Opinion
No. 1370.
Decided November 18th, 1896.
1. Perjury by Witness Before Grand Jury — Materiality.
On an investigation, before the grand jury, of a charge of rape by one R. upon the wife of defendant, where defendant appeared as a witness and swore that said R. had submitted to him, through one D. a proposition to pay him five dollars if he would drop the matter charging R. with rape upon his wife and say no more about it Held: The statement was material, and perjury could be assigned upon it.
2. Perjury — What Constitutes.
To constitute perjury, the statement made must not only be false, but, the party making it must know it to be so. If the witness testified under an honest mistake or misapprehension, and believed what he testified to, to be true, a conviction can not be had, though the statement be false.
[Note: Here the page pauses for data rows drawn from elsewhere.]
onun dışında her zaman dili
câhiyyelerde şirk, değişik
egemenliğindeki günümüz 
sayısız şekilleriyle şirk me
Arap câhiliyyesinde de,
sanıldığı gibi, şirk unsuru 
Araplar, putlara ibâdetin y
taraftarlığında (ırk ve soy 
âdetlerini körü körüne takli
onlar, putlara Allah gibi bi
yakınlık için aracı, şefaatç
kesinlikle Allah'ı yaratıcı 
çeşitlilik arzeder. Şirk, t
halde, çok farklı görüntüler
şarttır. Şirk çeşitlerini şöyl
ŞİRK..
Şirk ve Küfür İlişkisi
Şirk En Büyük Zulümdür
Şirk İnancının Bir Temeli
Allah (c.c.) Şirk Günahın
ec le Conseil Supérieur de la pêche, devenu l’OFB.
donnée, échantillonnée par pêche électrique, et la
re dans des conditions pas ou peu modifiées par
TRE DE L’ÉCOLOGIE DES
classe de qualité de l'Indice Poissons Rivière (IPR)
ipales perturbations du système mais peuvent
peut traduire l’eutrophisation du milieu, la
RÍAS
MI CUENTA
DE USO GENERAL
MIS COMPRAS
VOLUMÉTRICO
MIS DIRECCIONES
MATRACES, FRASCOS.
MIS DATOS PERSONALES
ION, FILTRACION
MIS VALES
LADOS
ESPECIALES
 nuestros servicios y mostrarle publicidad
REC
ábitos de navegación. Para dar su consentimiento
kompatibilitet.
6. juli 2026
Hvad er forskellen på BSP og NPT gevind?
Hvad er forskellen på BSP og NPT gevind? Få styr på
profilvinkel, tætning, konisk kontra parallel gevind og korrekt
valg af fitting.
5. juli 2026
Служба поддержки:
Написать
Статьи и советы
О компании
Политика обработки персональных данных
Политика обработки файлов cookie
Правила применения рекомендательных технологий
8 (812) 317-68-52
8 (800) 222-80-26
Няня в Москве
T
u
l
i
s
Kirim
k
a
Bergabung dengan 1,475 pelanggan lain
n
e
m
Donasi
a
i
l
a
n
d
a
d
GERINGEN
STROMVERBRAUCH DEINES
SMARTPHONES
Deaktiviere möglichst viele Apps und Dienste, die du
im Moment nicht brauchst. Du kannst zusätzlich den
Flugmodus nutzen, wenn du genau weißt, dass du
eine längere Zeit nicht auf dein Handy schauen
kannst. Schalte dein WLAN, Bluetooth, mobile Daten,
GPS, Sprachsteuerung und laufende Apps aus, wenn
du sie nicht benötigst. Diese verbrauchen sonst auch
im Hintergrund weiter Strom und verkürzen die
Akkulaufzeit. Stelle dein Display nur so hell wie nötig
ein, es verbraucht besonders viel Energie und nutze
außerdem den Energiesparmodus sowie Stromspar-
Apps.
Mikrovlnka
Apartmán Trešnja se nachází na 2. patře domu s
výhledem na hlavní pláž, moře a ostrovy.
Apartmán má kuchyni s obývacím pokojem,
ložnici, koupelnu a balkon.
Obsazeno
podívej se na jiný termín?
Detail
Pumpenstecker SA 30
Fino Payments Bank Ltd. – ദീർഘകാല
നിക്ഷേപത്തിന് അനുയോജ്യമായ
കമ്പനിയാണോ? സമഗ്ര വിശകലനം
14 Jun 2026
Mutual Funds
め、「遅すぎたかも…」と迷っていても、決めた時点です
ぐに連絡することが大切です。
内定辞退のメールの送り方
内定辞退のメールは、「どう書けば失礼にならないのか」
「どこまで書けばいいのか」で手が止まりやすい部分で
3. Same — Evidence Insufficient.
See opinion for evidence stated, which is held to be insufficient to sustain a conviction for perjury.
APPEAL from the District Court of Hill. Tried below before Hon. J.M. HALL.
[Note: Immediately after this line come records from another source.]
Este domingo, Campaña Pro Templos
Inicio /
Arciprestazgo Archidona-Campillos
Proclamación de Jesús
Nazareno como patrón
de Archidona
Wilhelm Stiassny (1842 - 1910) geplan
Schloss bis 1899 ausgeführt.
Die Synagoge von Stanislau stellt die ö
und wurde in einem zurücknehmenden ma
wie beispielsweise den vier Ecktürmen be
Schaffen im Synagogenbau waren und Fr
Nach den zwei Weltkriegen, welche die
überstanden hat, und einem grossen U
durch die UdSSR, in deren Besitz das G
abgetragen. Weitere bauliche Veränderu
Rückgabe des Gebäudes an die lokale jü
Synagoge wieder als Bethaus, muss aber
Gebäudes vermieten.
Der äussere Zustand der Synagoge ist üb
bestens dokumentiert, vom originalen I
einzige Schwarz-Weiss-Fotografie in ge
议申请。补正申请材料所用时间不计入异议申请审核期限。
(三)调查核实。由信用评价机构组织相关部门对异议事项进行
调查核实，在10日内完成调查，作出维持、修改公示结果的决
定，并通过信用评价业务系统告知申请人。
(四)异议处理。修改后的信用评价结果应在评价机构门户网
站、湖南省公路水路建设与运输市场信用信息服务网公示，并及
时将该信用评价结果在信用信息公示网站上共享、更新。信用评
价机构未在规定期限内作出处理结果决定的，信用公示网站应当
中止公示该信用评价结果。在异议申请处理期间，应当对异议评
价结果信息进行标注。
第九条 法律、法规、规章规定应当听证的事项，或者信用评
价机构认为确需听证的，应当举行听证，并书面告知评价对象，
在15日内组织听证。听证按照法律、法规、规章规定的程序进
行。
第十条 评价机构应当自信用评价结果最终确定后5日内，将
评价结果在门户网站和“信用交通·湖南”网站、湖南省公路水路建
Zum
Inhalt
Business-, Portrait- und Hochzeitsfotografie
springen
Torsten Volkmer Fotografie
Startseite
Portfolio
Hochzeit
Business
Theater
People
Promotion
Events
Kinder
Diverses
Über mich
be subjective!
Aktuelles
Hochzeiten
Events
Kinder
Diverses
Appeal from a conviction for perjury as a witness before the grand jury; penalty, five years' imprisonment in the penitentiary.
Defendant made motions to quash the indictment and in arrest of judgment, which were overruled.
About August 31st, 1894, W.C. Richardson, George Dameron and appellant lived in the same neighborhood. About 10 o'clock in the morning of this particular day W.C. Richardson was at appellant's house for a short time alone with appellant's wife. After this, on the same day, between 11 and 12 o'clock, George Dameron went to appellant's house and finding the appellant and wife in tears, was told by both, that W.C. Richardson had ravished the wife that morning. Appellant and Dameron went in search of Richardson, and Dameron interfered to prevent a difficulty between appellant and Richardson, when appellant and Dameron returned to the former's house, where appellant remained, and from which Dameron went two or three times to see Richardson that same evening, conveying; according to his own testimony, and Richardson's, propositions from appellant to Richardson to settle the matter for a consideration, and, according to appellant, conveying propositions from Richardson to appellant, to the same effect. On the next day appellant and Richardson each came to the county seat and preferred charges against each other. The charge against Richardson being rape, and against appellant, being in the language of Richardson, "blackmail." When the grand jury were investigating the charge against Richardson the appellant made before it the statement upon which the perjury is assigned.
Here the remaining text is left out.